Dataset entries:
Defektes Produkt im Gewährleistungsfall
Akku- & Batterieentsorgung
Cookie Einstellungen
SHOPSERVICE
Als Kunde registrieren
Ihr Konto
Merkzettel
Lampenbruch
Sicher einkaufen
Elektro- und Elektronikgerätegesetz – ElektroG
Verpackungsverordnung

==

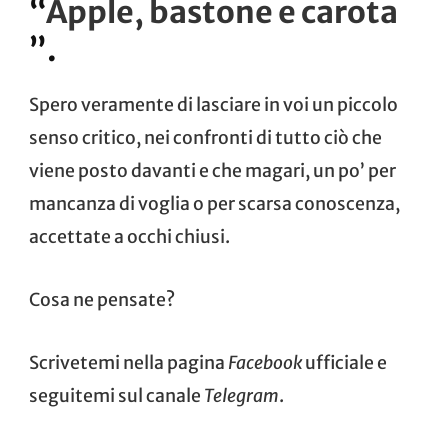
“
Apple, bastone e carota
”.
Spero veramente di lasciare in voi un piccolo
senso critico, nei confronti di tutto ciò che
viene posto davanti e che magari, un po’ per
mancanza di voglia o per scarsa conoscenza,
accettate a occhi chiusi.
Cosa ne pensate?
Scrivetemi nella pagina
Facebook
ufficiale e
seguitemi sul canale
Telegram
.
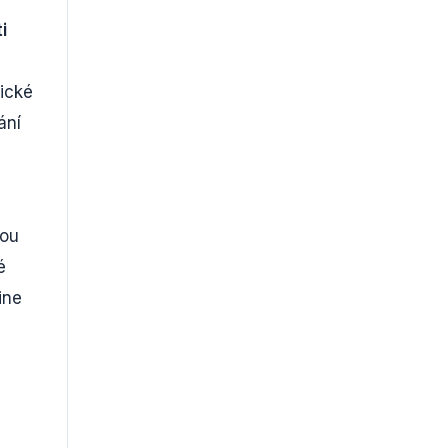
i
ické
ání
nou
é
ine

...

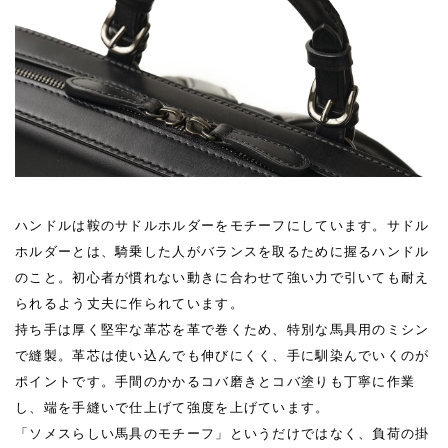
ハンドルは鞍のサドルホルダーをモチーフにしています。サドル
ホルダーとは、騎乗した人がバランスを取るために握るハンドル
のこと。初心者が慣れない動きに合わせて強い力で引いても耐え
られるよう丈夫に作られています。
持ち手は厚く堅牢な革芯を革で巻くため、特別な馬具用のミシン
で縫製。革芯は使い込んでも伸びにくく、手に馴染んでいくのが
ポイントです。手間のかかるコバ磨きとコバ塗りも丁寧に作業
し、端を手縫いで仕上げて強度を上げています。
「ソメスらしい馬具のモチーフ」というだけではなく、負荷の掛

§ **ASSIGNED TASK**
Of all the entries above, repeat only the lines from the line that has "Akku- & Batterieentsorgung" to the line that has "Verpackungsverordnung", both lines included, exactly.

§ **ANSWER AREA**
Akku- & Batterieentsorgung
Cookie Einstellungen
SHOPSERVICE
Als Kunde registrieren
Ihr Konto
Merkzettel
Lampenbruch
Sicher einkaufen
Elektro- und Elektronikgerätegesetz – ElektroG
Verpackungsverordnung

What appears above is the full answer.